What to produce: Each entry below is to be duplicated verbatim.

(Saved entries)
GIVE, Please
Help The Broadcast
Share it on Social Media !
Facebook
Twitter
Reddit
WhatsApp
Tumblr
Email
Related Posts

Response:
GIVE, Please
Help The Broadcast
Share it on Social Media !
Facebook
Twitter
Reddit
WhatsApp
Tumblr
Email
Related Posts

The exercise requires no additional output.